If the earth is a kind of sacrament (and it is), and every living thing both its own reality and a glimmer of a mystery in the Mind of God (and they are, from flowers to rivers, our bodies to the swirling galaxies) then this distance we create is a kind of blockade, isn’t it? We are closing our hearts to the fruitfulness of that (lower case) sacramental life. God comes to greet us in the wild, in the desert, in the stillness of the morning and the dark blanket of the night, and we close the door in the middle of His “hello.”

“Arise, my beloved, my beautiful one, and come! For see, the winter is past, the rains are over and gone.”

“Uh, but I’m not dressed for it. Actually, I’m kinda busy right now. I have… a meeting.”

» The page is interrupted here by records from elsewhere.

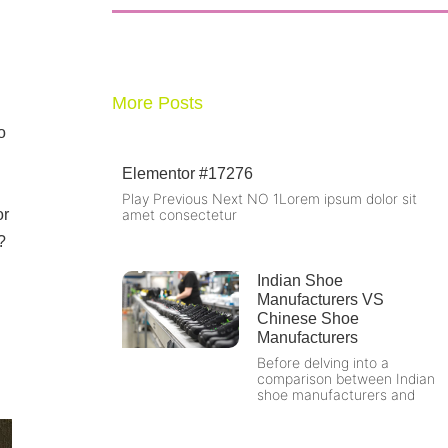
More Posts
o
Elementor #17276
Play Previous Next NO 1Lorem ipsum dolor sit
or
amet consectetur
?
l
Indian Shoe
Manufacturers VS
Chinese Shoe
Manufacturers
Before delving into a
comparison between Indian
shoe manufacturers and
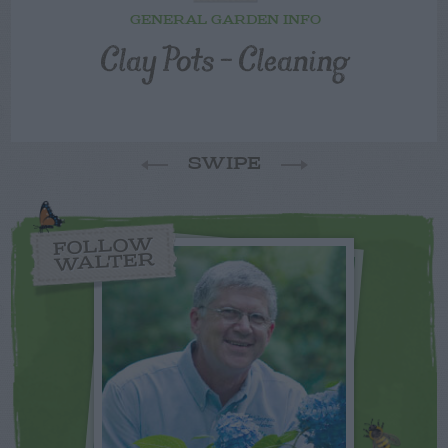
GENERAL GARDEN INFO
Clay Pots – Cleaning
SWIPE
FOLLOW
WALTER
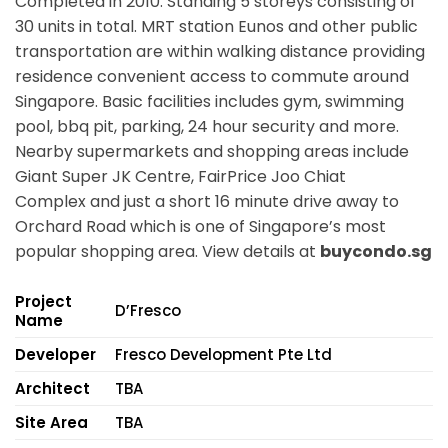
Completed in 2010. Standing 5 storeys consisting of
30 units in total. MRT station Eunos and other public
transportation are within walking distance providing
residence convenient access to commute around
Singapore. Basic facilities includes gym, swimming
pool, bbq pit, parking, 24 hour security and more.
Nearby supermarkets and shopping areas include
Giant Super JK Centre, FairPrice Joo Chiat
Complex and just a short 16 minute drive away to
Orchard Road which is one of Singapore’s most
popular shopping area. View details at
buycondo.sg
Project
D’Fresco
Name
Developer
Fresco Development Pte Ltd
Architect
TBA
Site Area
TBA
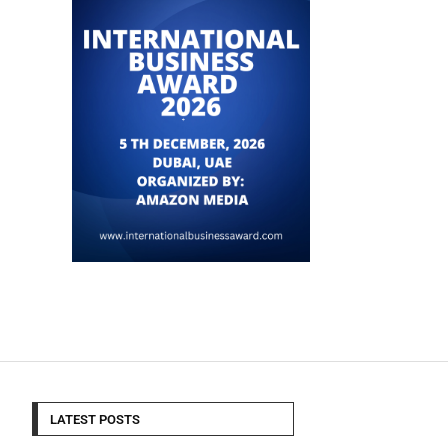
LATEST POSTS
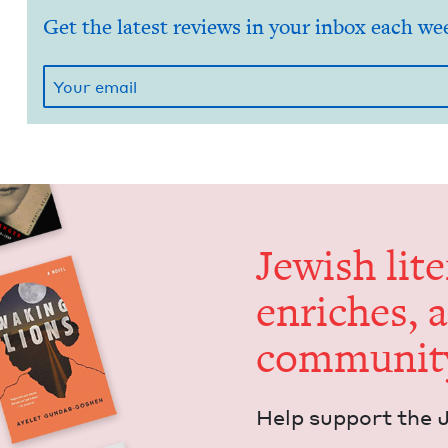
Get the latest reviews in your inbox each we
Jew­ish lit­
enrich­es, 
communit
Help sup­port the 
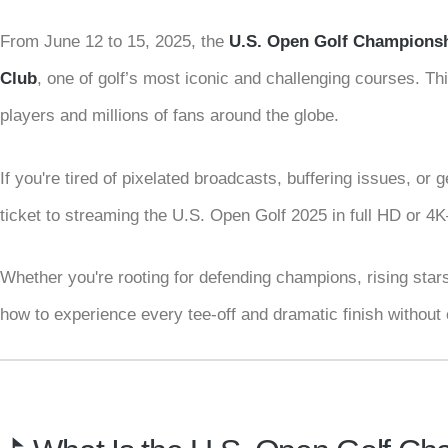
From June 12 to 15, 2025, the
U.S. Open Golf Champions
Club
, one of golf’s most iconic and challenging courses. Thi
players and millions of fans around the globe.
If you're tired of pixelated broadcasts, buffering issues, or
ticket to streaming the U.S. Open Golf 2025 in full HD or 
Whether you're rooting for defending champions, rising stars,
how to experience every tee-off and dramatic finish without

As Thoreau said, we need the tonic of wilderness. We need the desert desperately. We’ve grown soft like jelly and we’ve forgotten where we come from, and where we’re going. We’ve settled into this world as the Hebrews did in Egypt, so that even when freedom calls, we prefer slavery. We need the same antidote to the poison of sin; detoxification, rehabilitation, the stripping away of superfluities. We need to take a hike.

Enter Lent…

OK, so we can’t pack up and head to Sinai, or the Sahara, or the wilds of Northern Maine (dang it), but we can enter Lent. We can get up early and walk, pray, sit in the stillness as the morning pours liquid gold on the world and listen…. There is as much if not more of a wilderness in the hollow of our hearts that needs exploring, and we’ve crammed it full of busyness and noise and “responsibilities.”

Lent is about finding our hearts again in that wilderness, and it’s often only in the wilderness that we can find them. In the cold clear light, in the arid places, in the quiet stretch of the mind apart from the noise and haste of civilization. Lent is about being driven out of our comfortability, into the mud and briars and wild tangled vines and into the woods where the hermit thrush sings and mystery moves in shadow.

So let today be the first step into that desert… unplugged, stripped, silent, watchful. What mysteries will be revealed? What signs will we see? What superfluities will we let go of on this journey? And where will we find ourselves in 40 days?